What you have to do | Each entry needs to be retyped exactly.

Dataset records
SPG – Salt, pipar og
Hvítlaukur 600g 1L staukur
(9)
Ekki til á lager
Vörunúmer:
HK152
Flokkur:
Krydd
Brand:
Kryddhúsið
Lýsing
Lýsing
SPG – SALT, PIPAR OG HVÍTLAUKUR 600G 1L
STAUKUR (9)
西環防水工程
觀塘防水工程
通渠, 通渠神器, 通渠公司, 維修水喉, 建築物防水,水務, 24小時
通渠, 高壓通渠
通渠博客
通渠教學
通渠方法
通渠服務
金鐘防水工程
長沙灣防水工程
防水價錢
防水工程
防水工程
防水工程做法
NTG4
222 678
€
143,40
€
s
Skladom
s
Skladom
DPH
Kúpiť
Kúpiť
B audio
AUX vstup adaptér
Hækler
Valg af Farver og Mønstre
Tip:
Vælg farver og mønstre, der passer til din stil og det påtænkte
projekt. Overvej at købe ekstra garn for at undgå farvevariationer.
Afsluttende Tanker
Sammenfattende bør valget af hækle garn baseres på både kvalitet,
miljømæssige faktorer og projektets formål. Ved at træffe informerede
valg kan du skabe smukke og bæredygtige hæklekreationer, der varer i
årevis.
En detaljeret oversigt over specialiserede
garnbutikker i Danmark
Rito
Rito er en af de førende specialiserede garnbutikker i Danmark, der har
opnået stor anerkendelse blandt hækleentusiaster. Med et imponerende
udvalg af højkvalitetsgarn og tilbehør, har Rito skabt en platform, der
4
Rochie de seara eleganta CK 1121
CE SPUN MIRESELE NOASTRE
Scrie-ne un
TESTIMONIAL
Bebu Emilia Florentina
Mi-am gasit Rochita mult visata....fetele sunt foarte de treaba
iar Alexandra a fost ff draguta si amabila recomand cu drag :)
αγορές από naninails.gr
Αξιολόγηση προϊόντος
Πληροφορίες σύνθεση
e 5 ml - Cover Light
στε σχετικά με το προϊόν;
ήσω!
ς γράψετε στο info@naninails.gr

Result |
SPG – Salt, pipar og
Hvítlaukur 600g 1L staukur
(9)
Ekki til á lager
Vörunúmer:
HK152
Flokkur:
Krydd
Brand:
Kryddhúsið
Lýsing
Lýsing
SPG – SALT, PIPAR OG HVÍTLAUKUR 600G 1L
STAUKUR (9)
西環防水工程
觀塘防水工程
通渠, 通渠神器, 通渠公司, 維修水喉, 建築物防水,水務, 24小時
通渠, 高壓通渠
通渠博客
通渠教學
通渠方法
通渠服務
金鐘防水工程
長沙灣防水工程
防水價錢
防水工程
防水工程
防水工程做法
NTG4
222 678
€
143,40
€
s
Skladom
s
Skladom
DPH
Kúpiť
Kúpiť
B audio
AUX vstup adaptér
Hækler
Valg af Farver og Mønstre
Tip:
Vælg farver og mønstre, der passer til din stil og det påtænkte
projekt. Overvej at købe ekstra garn for at undgå farvevariationer.
Afsluttende Tanker
Sammenfattende bør valget af hækle garn baseres på både kvalitet,
miljømæssige faktorer og projektets formål. Ved at træffe informerede
valg kan du skabe smukke og bæredygtige hæklekreationer, der varer i
årevis.
En detaljeret oversigt over specialiserede
garnbutikker i Danmark
Rito
Rito er en af de førende specialiserede garnbutikker i Danmark, der har
opnået stor anerkendelse blandt hækleentusiaster. Med et imponerende
udvalg af højkvalitetsgarn og tilbehør, har Rito skabt en platform, der
4
Rochie de seara eleganta CK 1121
CE SPUN MIRESELE NOASTRE
Scrie-ne un
TESTIMONIAL
Bebu Emilia Florentina
Mi-am gasit Rochita mult visata....fetele sunt foarte de treaba
iar Alexandra a fost ff draguta si amabila recomand cu drag :)
αγορές από naninails.gr
Αξιολόγηση προϊόντος
Πληροφορίες σύνθεση
e 5 ml - Cover Light
στε σχετικά με το προϊόν;
ήσω!
ς γράψετε στο info@naninails.gr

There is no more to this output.